Upon completing his first great novel, Tolstoy told a friend, “I’ve stopped writing, and will never again write verbose nonsense like War and Peace… I swear I’ll never do it again.” The story repeated itself when, after finishing Anna Karenina, Tolstoy dismissed it in one sentence: “I assure you that this vile thing no longer exists for me.” While he was celebrated as the greatest living writer, Tolstoy moved on to study religion and to make his own translation of the Gospels. His refusal to take his artistic achievement for granted allowed him to move on and explore life from other angles.
Tolstoy’s scathing remarks about his fiction remind me of Somerset Maugham’s story about Marcel Proust told in the introduction to his novel Of Human Bondage. Proust decided to review his own novel (I presume it was his monumental In Search of Lost Time), thinking he could do it better than a critic. Having written the review, Proust asked a friend, a young writer, to submit it under his own name. The review was turned down: the editor said that Marcel Proust would never forgive him for publishing such an insensitive piece of criticism. Proust must have torn his own book to pieces, without realizing it. Maugham, who called Proust’s novel “the greatest fiction to date,” thought that authors alone know what they fell short of accomplishing: “Their aim is perfection and they are wretchedly aware that they have not attained it.” But if authors cannot be trusted to judge their own work, why listen to their remarks? I think that a sense of openness is essential for any writer or an artist.

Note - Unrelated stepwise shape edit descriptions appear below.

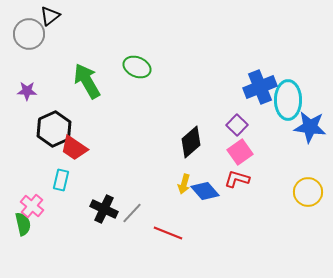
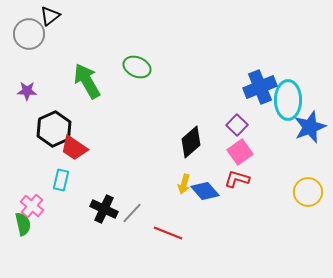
blue star: rotated 28 degrees counterclockwise
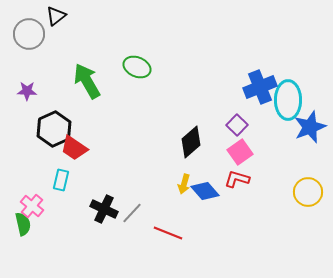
black triangle: moved 6 px right
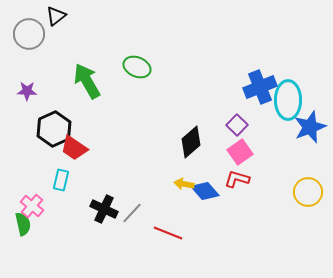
yellow arrow: rotated 84 degrees clockwise
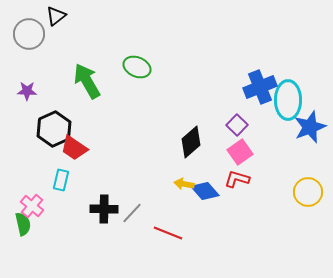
black cross: rotated 24 degrees counterclockwise
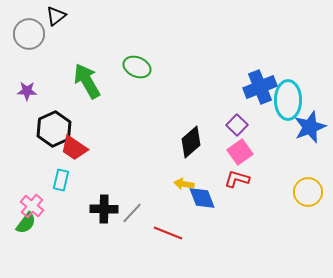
blue diamond: moved 3 px left, 7 px down; rotated 20 degrees clockwise
green semicircle: moved 3 px right, 1 px up; rotated 50 degrees clockwise
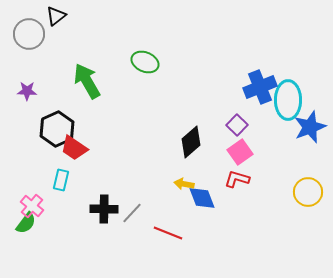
green ellipse: moved 8 px right, 5 px up
black hexagon: moved 3 px right
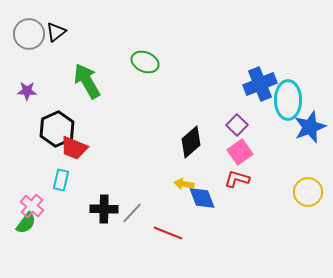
black triangle: moved 16 px down
blue cross: moved 3 px up
red trapezoid: rotated 12 degrees counterclockwise
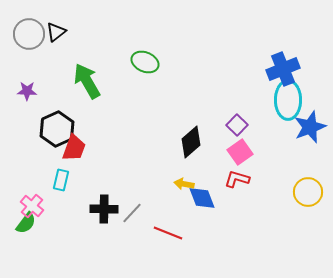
blue cross: moved 23 px right, 15 px up
red trapezoid: rotated 92 degrees counterclockwise
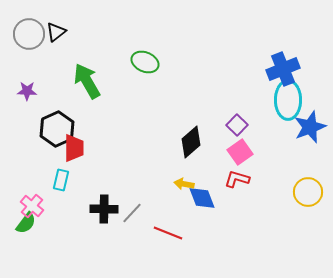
red trapezoid: rotated 20 degrees counterclockwise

Writers of today are silent about their failings. I could give examples of the opposite when, facing pressure to promote their books, some get carried away in praising them. Orlando Figes, the author of prize-winning books on Russian history, was exposed in 2010 on Amazon’s British site assessing his own book as “beautiful and necessary” and rating his competitors’ books as “rubbish” and “pretentious.”
I’m troubled by the fact that the book industry has become so commercialized that authors no longer tell the reader what they actually think about their writing.

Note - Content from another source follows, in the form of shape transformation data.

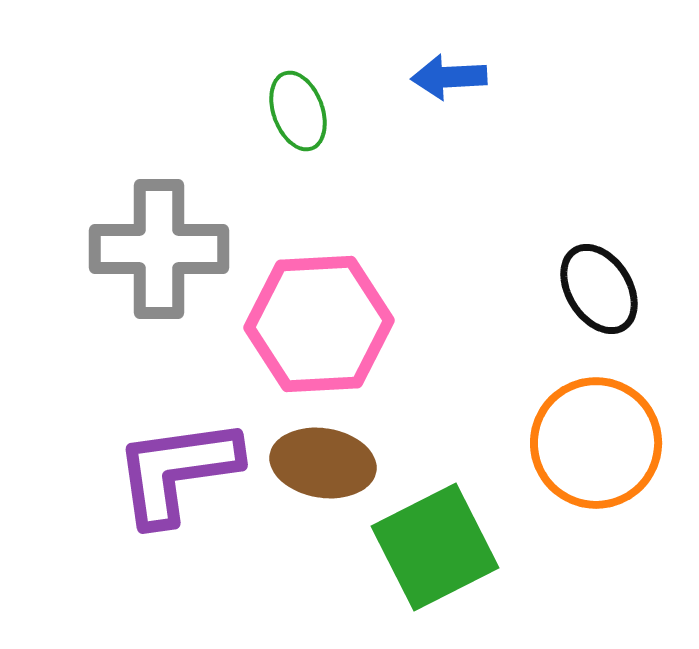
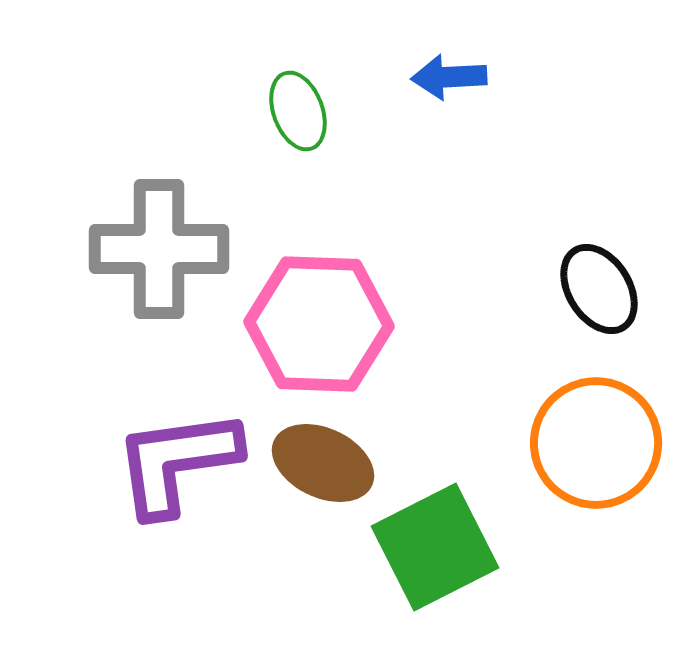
pink hexagon: rotated 5 degrees clockwise
brown ellipse: rotated 16 degrees clockwise
purple L-shape: moved 9 px up
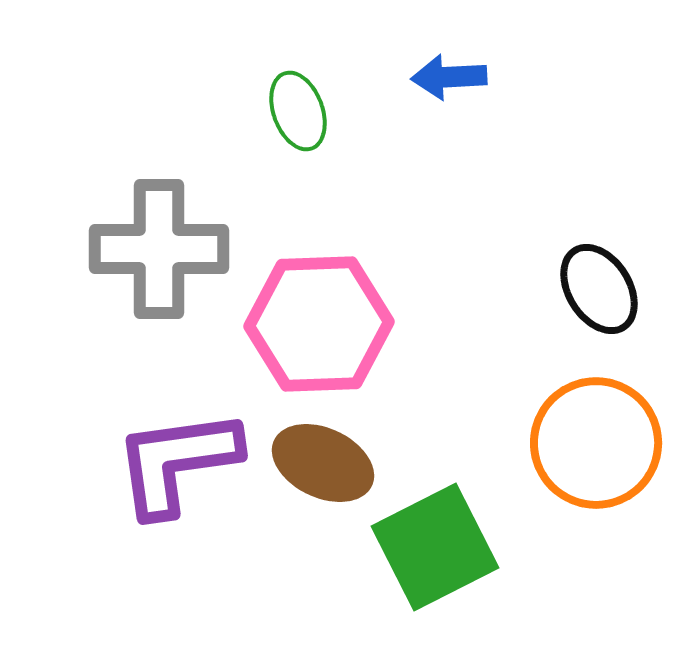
pink hexagon: rotated 4 degrees counterclockwise
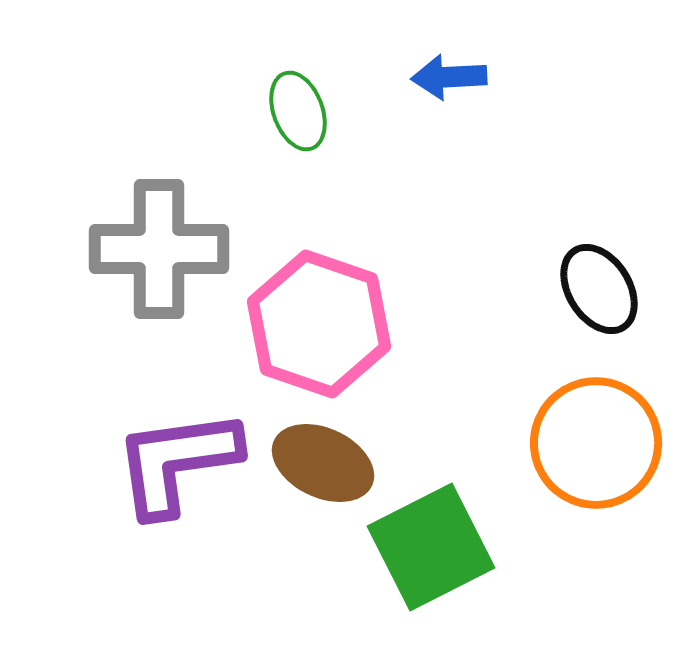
pink hexagon: rotated 21 degrees clockwise
green square: moved 4 px left
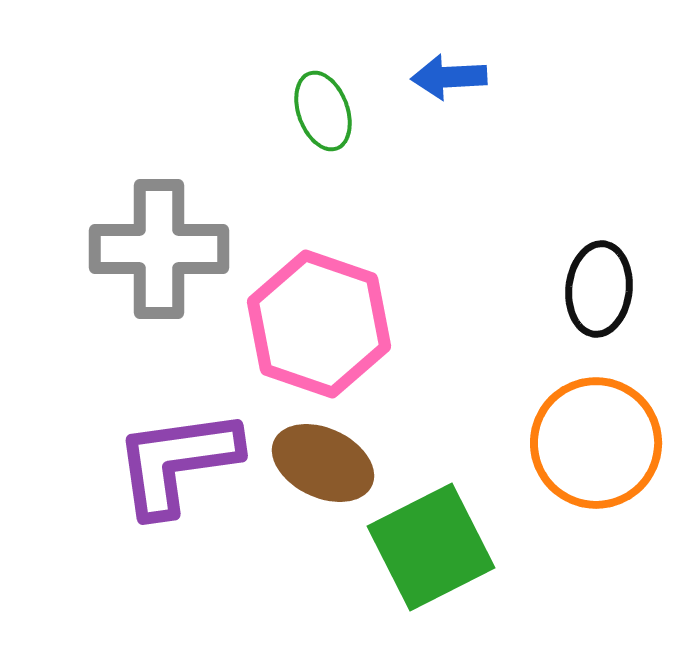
green ellipse: moved 25 px right
black ellipse: rotated 38 degrees clockwise
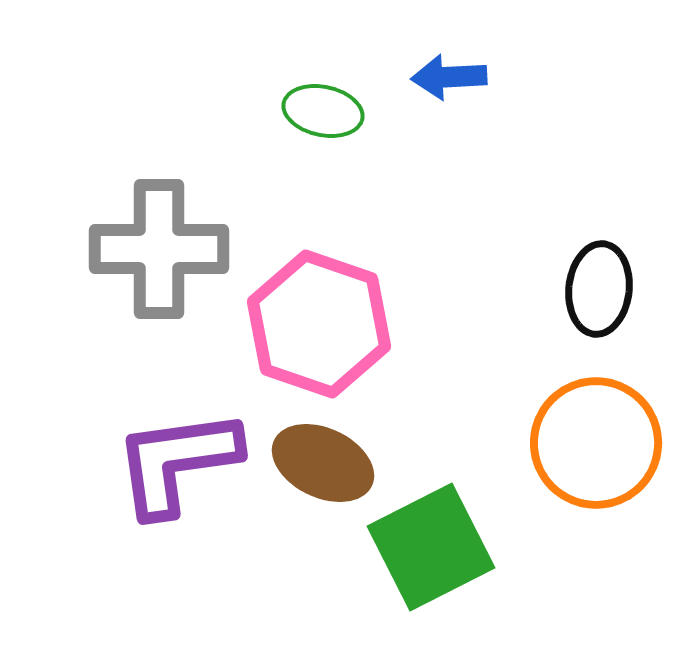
green ellipse: rotated 58 degrees counterclockwise
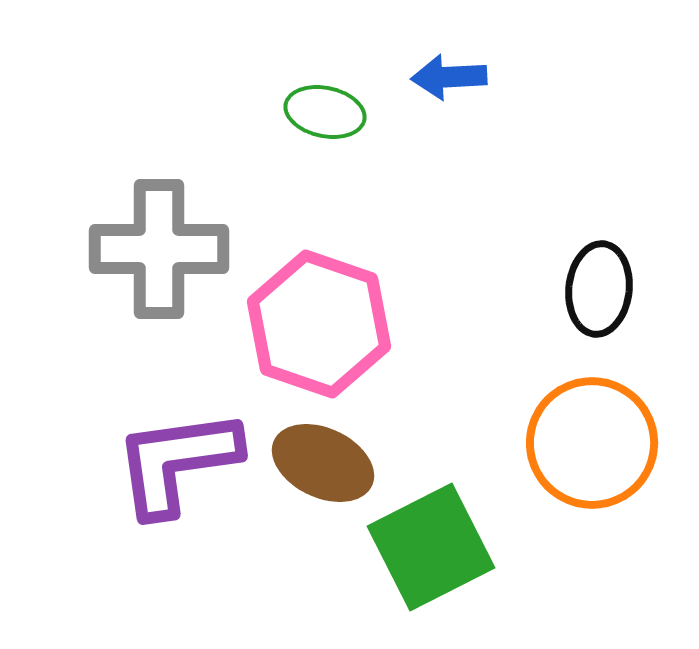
green ellipse: moved 2 px right, 1 px down
orange circle: moved 4 px left
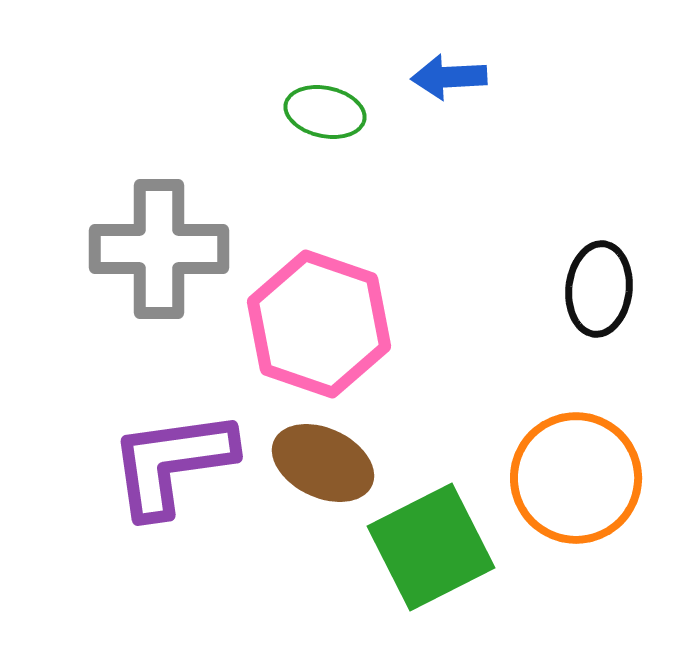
orange circle: moved 16 px left, 35 px down
purple L-shape: moved 5 px left, 1 px down
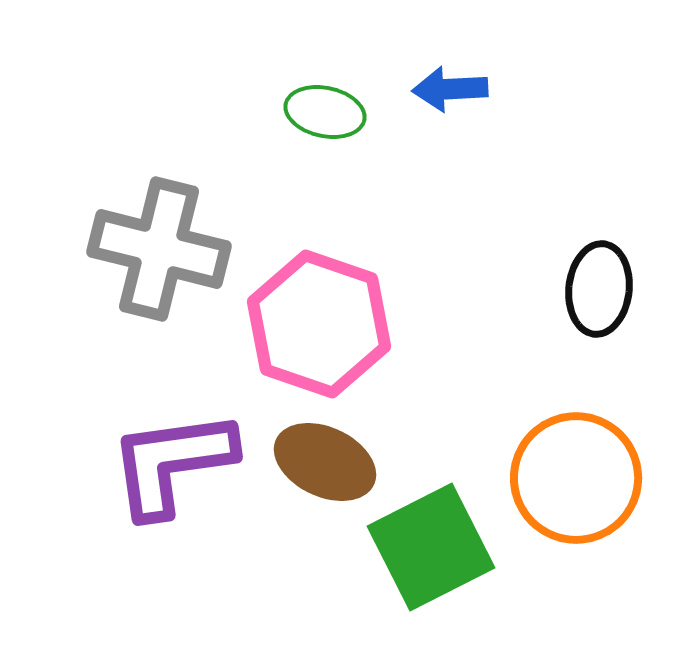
blue arrow: moved 1 px right, 12 px down
gray cross: rotated 14 degrees clockwise
brown ellipse: moved 2 px right, 1 px up
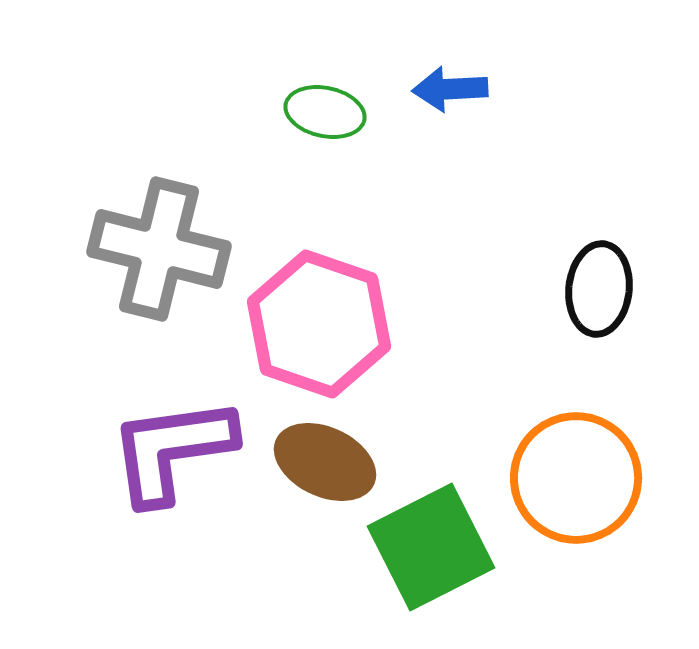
purple L-shape: moved 13 px up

While in the days of Tolstoy and Maugham a reader was perceived as a trusted friend, now he is treated like a customer. Writers of the past were frank with their audiences –– and I think about this when reading blurbs on the book covers describing every modern novel as fascinating and every biography as definitive.
Writers of today participate in publishers’ boot camps where they are trained to promote their own books. They learn to listen to readers’ praise and to ignore their mispraise.

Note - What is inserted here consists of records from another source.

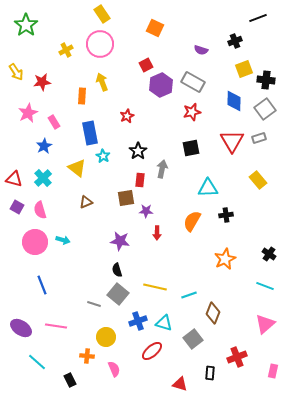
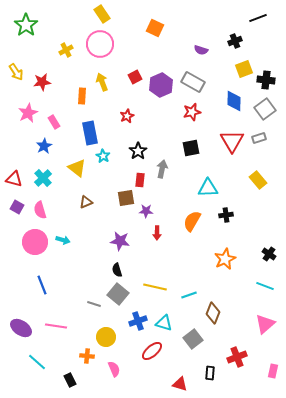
red square at (146, 65): moved 11 px left, 12 px down
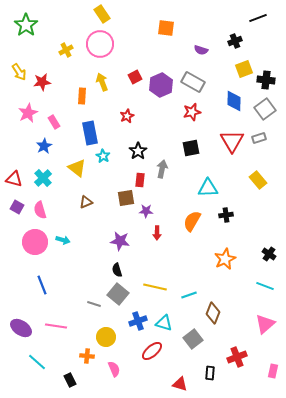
orange square at (155, 28): moved 11 px right; rotated 18 degrees counterclockwise
yellow arrow at (16, 72): moved 3 px right
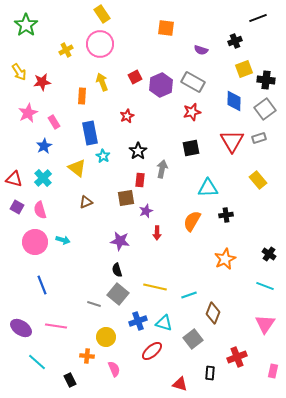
purple star at (146, 211): rotated 24 degrees counterclockwise
pink triangle at (265, 324): rotated 15 degrees counterclockwise
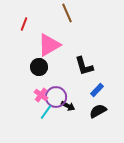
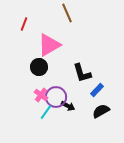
black L-shape: moved 2 px left, 7 px down
black semicircle: moved 3 px right
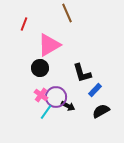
black circle: moved 1 px right, 1 px down
blue rectangle: moved 2 px left
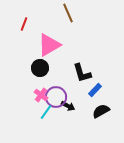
brown line: moved 1 px right
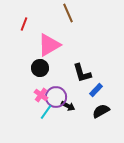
blue rectangle: moved 1 px right
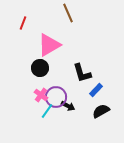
red line: moved 1 px left, 1 px up
cyan line: moved 1 px right, 1 px up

I’m not suggesting that someone should be trying to match Tolstoy’s remarks about Anna Karenina, a book he described as “unbearably repulsive.” But I regret that being honest or humble is no longer an option for a writer. In the introduction to Of Human Bondage Maugham wrote apologetically, “This is a very long novel and I am ashamed to make it longer by writing a preface to it.” Today, describing one’s book as less than perfect is a costly mistake, so truth suffers as a result.